Transferring a Python computation across OS threads

Hi everyone! First of all, I am sorry if this is a wrong category to post my question to, but I figured, since my question is pretty technical and talks about the internals of the interpreter, core-dev would be a better fit. Please move it to another category if I was wrong in my assessment .

I am trying to do something that seems to go beyond the anticipated usage of the embedded interpreter, namely I am trying to run a Python computation within “fibers” (not unlike the python-fibers library, except that I am doing this within an embedded interpreter, not as a Python package). This post serves two purposes: first, I would like to check that my understanding of how to do this safely is correct; and then I would like to see if it would be feasible to better support this (admittedly, rare) use-case in the future.

To avoid ambiguity, by “fibers” I mean that an arbitrary computation can be suspended (yield), have its state (CPU registers, etc.) stored in a data structure, and this computation can then be restored and resumed, potentially on a different OS thread. I think, the details of the implementation do not matter here, but, if it is important, we can assume that I am using call/cc from Boost.Context.

This all revolves around PyThreadState. Initially, I tried doing what the documentation suggests: keeping a PyThreadState per OS thread; in this case, if a computation is moved to a different thread, it will resume with a different PyThreadState. This actually seems to work fine, although I am very worried about some of the fields of the structure which seem to be part of the computation context (e.g. recursion_remaining, context, just to give a few examples).

Next I tried the opposite approach: keeping a PyThreadState per fiber and carrying it along when moving a fiber to a different thread. This seems to be a safer alternative, although there are some fields in PyThreadState that seem to be thread-specific (e.g. thread_id :). However, this does not work at all. I can manage (create, move, delete) the state myself, but I cannot update the state stored in thread-specific storage, which is actively used by PyGILState_Ensure. If there is a mismatch between the PyThreadState currently executing and the PyThreadState stored in the current thread’s TSS, things break, and there doesn’t seem to be any way for me to update the TSS.
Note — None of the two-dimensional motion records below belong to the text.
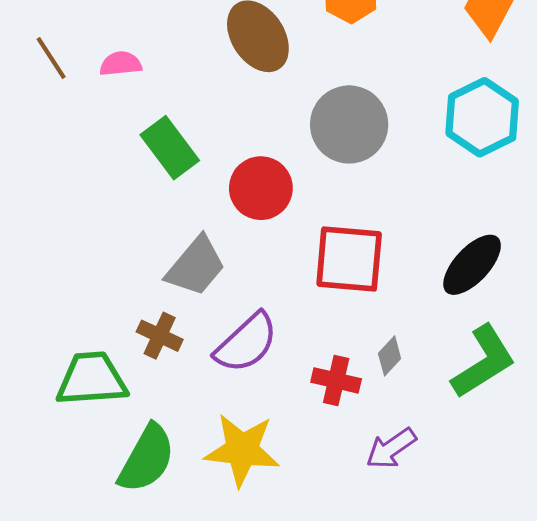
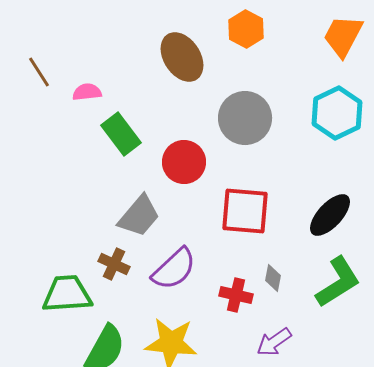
pink semicircle: (121, 64) -> (87, 92), moved
gray diamond: (390, 356) -> (273, 278), turned -32

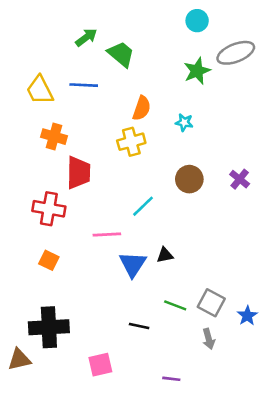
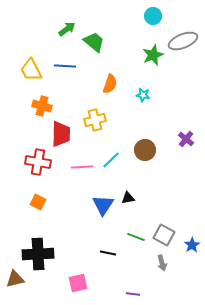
yellow cross: (131, 142) -> (95, 120), moved
brown circle: (189, 179) -> (145, 150), moved
pink line: (107, 235) -> (82, 167), moved

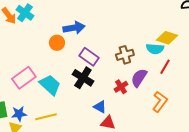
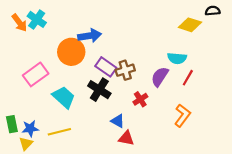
yellow diamond: (167, 38) -> (190, 25), moved
orange circle: (57, 43) -> (71, 52), size x1.6
brown cross: (125, 55) -> (125, 70), moved
pink rectangle: (24, 78) -> (36, 74), moved
purple semicircle: (139, 78) -> (160, 77), moved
Based on the above, my current understanding is that PyThreadState really contains two types of information: thread-specific and computation-specific. So, the approach I am considering is to manually slice PyThreadState into these two pieces, and then use PyGILState_Ensure to give each threads its own PyThreadState, which will be used for its thread-specific state, while at the same time keeping computation-specific part of PyThreadState next to each fiber and transplanting it into the current PyThreadState when moving to a different thread. Incidentally, this is also the approach chosen by python-fibers, however their selection of fields to move seems somewhat arbitrary to me. Hence, I would be glad to receive any advice on which fields I should treat as part of the computation state and transplant when moving fibers. Obviously, this depends on the specific version of cpython, so what I am looking for is general guidance.

Lastly, I am wondering if this kind of separation is something that could be maintained upstream? I feel like this would be useful to have and it is aligned with the general direction of async, coroutines, and PEP 567, while only requiring a fairly conservative change to the internals of the interpreter (and a bunch of new public APIs for managing it). What do you think?

1 Like

As a new user, I could only have two links in the post, so here are the most important ones of those that I had to remove:

I agree that separate would be great, and would [help] solve one of my biggest issues with embedding CPython.

My worry is that there are probably all sorts of assumptions throughout the runtime, stdlib, and ecosystem that “Python thread == OS thread”. I’ve certainly written code like that (e.g. which wraps OS primitives that have thread affinity), and while we ought to unwind it all, it’s likely very difficult to detect.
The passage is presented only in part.